Aoudjit F, Vuori K - J. Cell Biol. (2001)

Bottom Line: The extracellular signal-regulated kinase (Erk) cascade functions as a survival pathway in adherent cells by regulating c-Flip expression.We further show that detachment-induced cell death, or anoikis, itself results from activation of the Fas pathway by its ligand, Fas-L.Fas-L/Fas interaction, Fas-FADD complex formation, and caspase-8 activation precede the bulk of anoikis in endothelial cells, and inhibition of any of these events blocks anoikis.

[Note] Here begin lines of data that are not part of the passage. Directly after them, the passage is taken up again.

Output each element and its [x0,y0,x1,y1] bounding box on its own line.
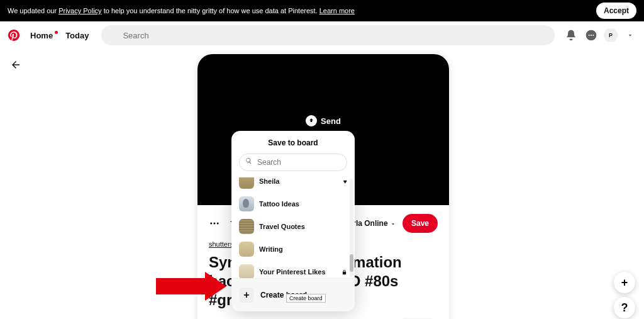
learn-more-link[interactable]: Learn more [319,7,355,14]
save-button[interactable]: Save [402,214,438,233]
nav-home[interactable]: Home [26,31,57,40]
board-label: Writing [259,245,283,253]
send-icon [306,115,317,126]
privacy-banner: We updated our Privacy Policy to help yo… [0,0,644,21]
plus-icon: + [239,288,254,303]
account-avatar[interactable]: P [604,28,618,42]
chevron-down-icon[interactable] [623,28,638,43]
heart-icon: ♥ [343,178,347,185]
accept-button[interactable]: Accept [596,3,636,19]
add-fab[interactable]: + [614,272,635,293]
board-list: Sheila ♥ Tattoo Ideas Travel Quotes Writ… [231,177,355,278]
board-label: Sheila [259,177,279,185]
board-thumb-icon [239,242,254,257]
board-thumb-icon [239,196,254,211]
search-icon [245,157,252,164]
banner-mid: to help you understand the nitty gritty … [102,7,319,14]
board-item[interactable]: Your Pinterest Likes [231,260,355,278]
board-item[interactable]: Tattoo Ideas [231,193,355,215]
more-icon[interactable] [209,218,220,229]
board-label: Tattoo Ideas [259,200,299,208]
notifications-icon[interactable] [564,28,579,43]
popover-title: Save to board [231,131,355,154]
save-to-board-popover: Save to board Sheila ♥ Tattoo Ideas Trav… [231,131,355,311]
banner-pre: We updated our [8,7,58,14]
svg-point-6 [217,223,219,225]
board-label: Travel Quotes [259,223,305,230]
messages-icon[interactable] [584,28,599,43]
action-right: Perla Online Save [344,214,438,233]
popover-search-wrap [231,154,355,177]
board-item[interactable]: Sheila ♥ [231,177,355,193]
lock-icon [341,269,347,275]
banner-text: We updated our Privacy Policy to help yo… [8,7,355,14]
create-board-tooltip: Create board [286,294,326,303]
svg-point-5 [214,223,216,225]
scrollbar-thumb[interactable] [350,254,353,272]
svg-point-3 [592,35,594,36]
nav-today[interactable]: Today [62,31,92,40]
back-button[interactable] [10,59,21,70]
svg-point-4 [210,223,212,225]
help-fab[interactable]: ? [614,297,635,318]
privacy-policy-link[interactable]: Privacy Policy [58,7,101,14]
svg-point-2 [591,35,592,36]
board-item[interactable]: Travel Quotes [231,215,355,238]
search-input[interactable] [101,25,555,45]
board-search-input[interactable] [239,154,347,171]
board-label: Your Pinterest Likes [259,268,326,276]
board-thumb-icon [239,219,254,234]
pinterest-logo-icon[interactable] [6,28,21,43]
send-row[interactable]: Send [306,115,341,126]
send-label: Send [321,116,341,126]
scrollbar[interactable] [350,179,353,277]
search-wrap [101,25,555,45]
instruction-arrow-icon [156,278,206,294]
header: Home Today P [0,21,644,49]
svg-point-1 [589,35,590,36]
notification-dot-icon [55,31,58,34]
board-item[interactable]: Writing [231,238,355,260]
board-thumb-icon [239,177,254,189]
board-thumb-icon [239,264,254,278]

View Article: PubMed Central - PubMed

Affiliation: Cancer Research Center, The Burnham Institute, La Jolla, California 92037, USA.

ABSTRACT
Survival of endothelial cells is critical for cellular processes such as angiogenesis. Cell attachment to extracellular matrix inhibits apoptosis in endothelial cells both in vitro and in vivo, but the molecular mechanisms underlying matrix-induced survival signals or detachment-induced apoptotic signals are unknown. We demonstrate here that matrix attachment is an efficient regulator of Fas-mediated apoptosis in endothelial cells. Thus, matrix attachment protects cells from Fas-induced apoptosis, whereas matrix detachment results in susceptibility to Fas-mediated cell death. Matrix attachment modulates Fas-mediated apoptosis at two different levels: by regulating the expression level of Fas, and by regulating the expression level of c-Flip, an endogenous antagonist of caspase-8. The extracellular signal-regulated kinase (Erk) cascade functions as a survival pathway in adherent cells by regulating c-Flip expression. We further show that detachment-induced cell death, or anoikis, itself results from activation of the Fas pathway by its ligand, Fas-L. Fas-L/Fas interaction, Fas-FADD complex formation, and caspase-8 activation precede the bulk of anoikis in endothelial cells, and inhibition of any of these events blocks anoikis. These studies identify matrix attachment as a survival factor against death receptor-mediated apoptosis and provide a molecular mechanism for anoikis and previously observed Fas resistance in endothelial cells.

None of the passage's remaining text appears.